Thanks to my awesome brother, I scored a ticket to today’s Phillies home opener against the Washington Nationals. Last year, PETA named Citizens Bank Park the most vegetarian-friendly ballpark in North America due to the various veg options. Vegan garden burgers, vegan hot dogs (taste like Smart Dogs), and vegetarian cheesesteaks (vegan if you order minus the cheese.) Well this year they have stepped it up even more – Planet Hoagie now offers crab-free crab cakes (dissapointingly not vegan) and Rick’s Steaks has added vegetarian chicken cheese steaks (again, vegan minus the cheese.)
Since I did not have a very substantial lunch, I started the game off with a vegan hot dog and gardenburger. They have these neat onion grinder thingees that you can use to add onions to your food. You spin a wheel and out comes fresh-diced onions. Yum. A perfect accompaniment to both of those items (especially since I personally hate both mustard and ketchup.)
The second best part about the Phils’ stadium? A stellar beer selection. Pretty much every local brewery (Sly Fox, Victory, Yards, Troeg’s…. Yuengling) are represented on draught, Dogfish Head (Shelter Pale Ale, maybe) can be found in bottles, and the big national craft brews – Sam Adams and Sierra Nevada, are pouring also. Good stuff. All very vegan friendly breweries.
I helped myself to a Victory Hop Devil with my burger & dog, which was an awesome trio. I later grabbed a Troegs Sunshine Pils (ridiculously refreshing, but probably better suited for those mid summer 90 degree games, for me). My last beer of the day was somewhat ominous; Yards Philly Pale Ale, probably my favorite local goto beer (deliciously citrus-hop aroma and flavor, reasonable bitterness, light enough to drink lots of) tasted like crap, and it came right around the time that the game imploded for the Phils.

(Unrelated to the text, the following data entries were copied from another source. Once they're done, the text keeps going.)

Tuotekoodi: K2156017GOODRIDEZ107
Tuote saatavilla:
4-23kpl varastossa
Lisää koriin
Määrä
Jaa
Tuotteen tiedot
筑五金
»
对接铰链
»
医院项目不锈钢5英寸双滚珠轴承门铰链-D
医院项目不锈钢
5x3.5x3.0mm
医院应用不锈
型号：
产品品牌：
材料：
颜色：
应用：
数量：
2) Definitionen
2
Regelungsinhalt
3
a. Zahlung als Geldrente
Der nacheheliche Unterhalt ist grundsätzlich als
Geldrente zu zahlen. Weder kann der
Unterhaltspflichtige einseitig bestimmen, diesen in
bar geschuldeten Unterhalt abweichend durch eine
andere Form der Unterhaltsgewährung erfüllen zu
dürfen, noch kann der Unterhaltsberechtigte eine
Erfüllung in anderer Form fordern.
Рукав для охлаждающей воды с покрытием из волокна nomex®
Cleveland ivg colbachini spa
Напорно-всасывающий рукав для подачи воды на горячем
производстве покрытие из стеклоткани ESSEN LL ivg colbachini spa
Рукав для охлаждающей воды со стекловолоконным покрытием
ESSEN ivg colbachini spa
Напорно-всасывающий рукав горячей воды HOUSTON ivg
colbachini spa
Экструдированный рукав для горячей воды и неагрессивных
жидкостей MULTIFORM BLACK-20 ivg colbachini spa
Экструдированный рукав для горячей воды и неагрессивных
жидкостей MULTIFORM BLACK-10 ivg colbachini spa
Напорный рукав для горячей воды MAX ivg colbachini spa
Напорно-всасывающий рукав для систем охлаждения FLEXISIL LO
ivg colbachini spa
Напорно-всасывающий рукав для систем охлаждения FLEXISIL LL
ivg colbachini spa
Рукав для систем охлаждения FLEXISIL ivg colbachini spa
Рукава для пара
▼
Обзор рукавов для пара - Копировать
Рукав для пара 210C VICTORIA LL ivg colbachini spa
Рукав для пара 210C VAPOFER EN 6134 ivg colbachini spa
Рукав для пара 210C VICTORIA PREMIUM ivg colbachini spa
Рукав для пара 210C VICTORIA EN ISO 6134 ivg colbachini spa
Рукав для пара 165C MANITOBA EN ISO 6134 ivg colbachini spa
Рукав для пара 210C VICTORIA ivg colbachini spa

I’m not sure what the deal is, but of the past 4 Yards Philly Pale pours I have had (4 different locations) – 2 were delicious, and 2 were dump-worthy. Today, it tasted kind of like malt vinegar (aceto bacteria) with a splash of moldy bread. Not pleasant. Don’t know who is to blame – infected tap lines? Brewing inconsistencies while they continue to contract brew up at The Lion (until the Delaware Ave new brewery opens?) I don’t know. I hope it gets remedied soon!
Side note: I cracked open a finally carbonated bottle of my All-Summit Pale Ale that I brewed like 6 or 7 weeks ago and it is freaking delicious. New. Favorite. Hop. Between the orangey-citrusy hop flavor & aroma and the subtle fruitiness of the Safale US-05 yeast I used, I think I’m in love.
Final Score: Nationals 11, Phillies 6… But at least I ate and drank well!